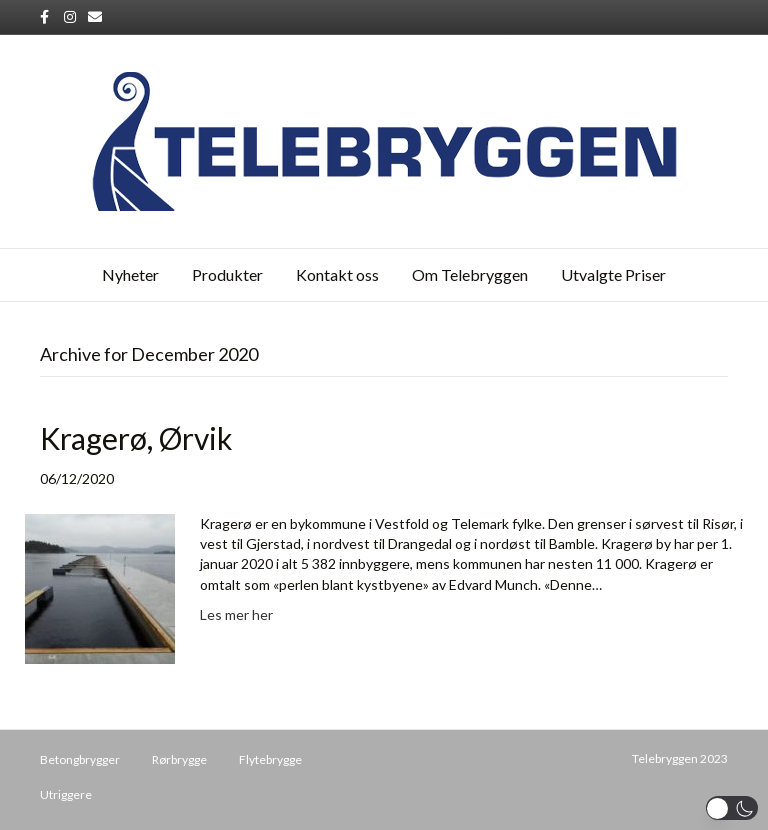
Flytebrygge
━━━
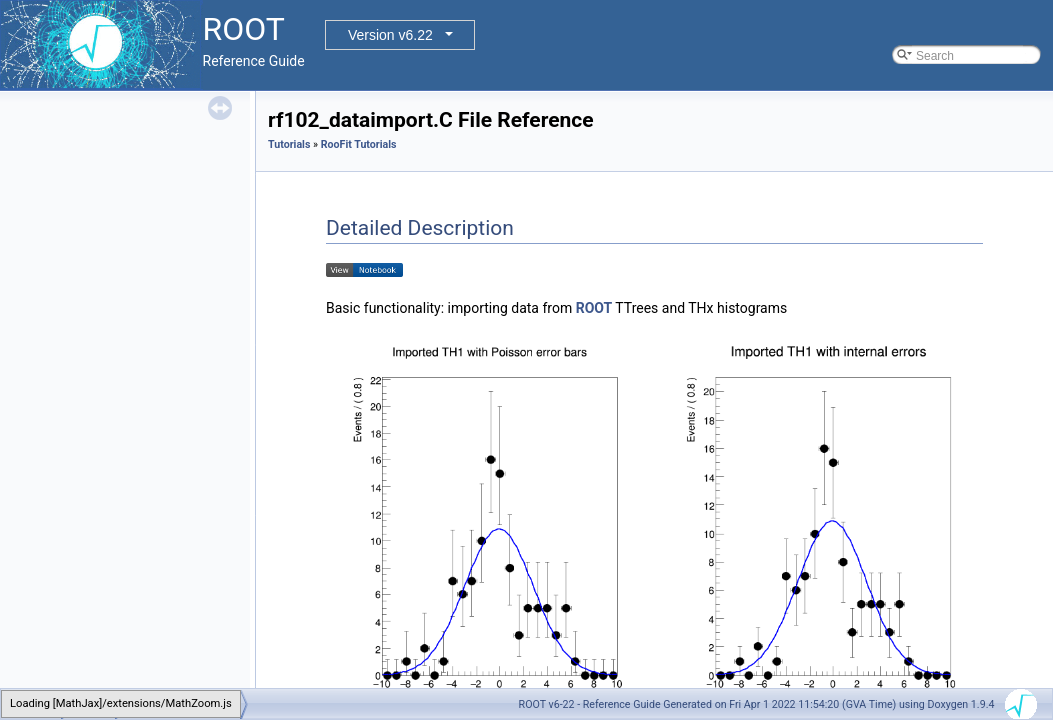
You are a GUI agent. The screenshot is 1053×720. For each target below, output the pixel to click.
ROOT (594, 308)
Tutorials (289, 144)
━━━
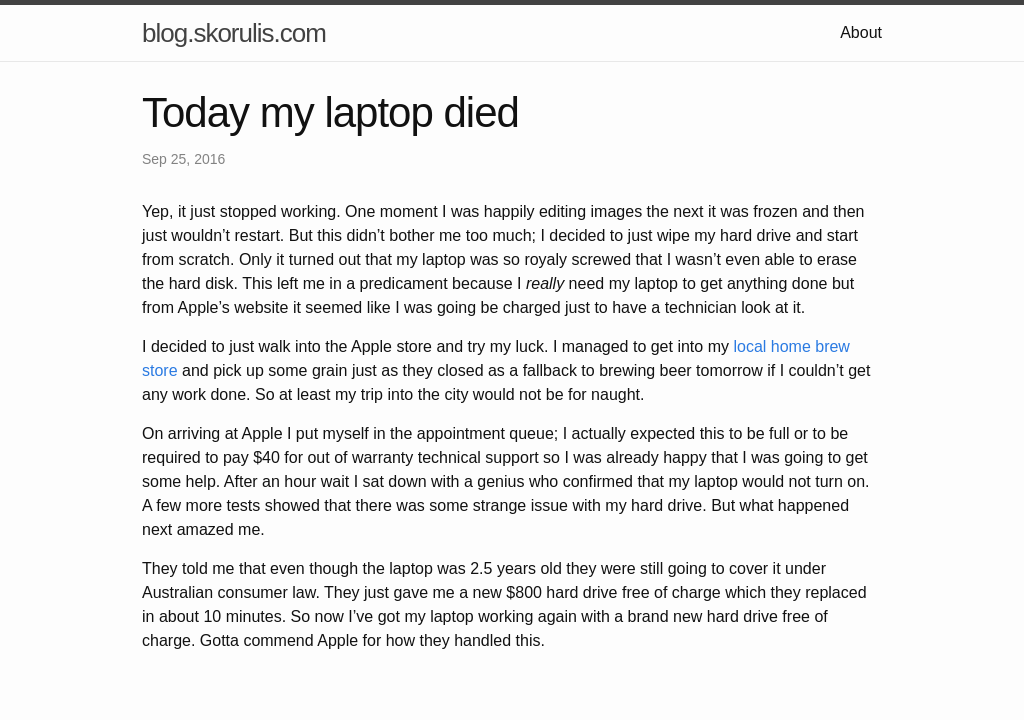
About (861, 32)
━━━
◆ **TASK STATEMENT**
Your answer should consist of the lines from the line with "You are a GUI" to the line with "Tutorials (289, 144)" above, repeated exactly, both ends included.

◆ **ANSWER TO THIS EXERCISE**
You are a GUI agent. The screenshot is 1053×720. For each target below, output the pixel to click.
ROOT (594, 308)
Tutorials (289, 144)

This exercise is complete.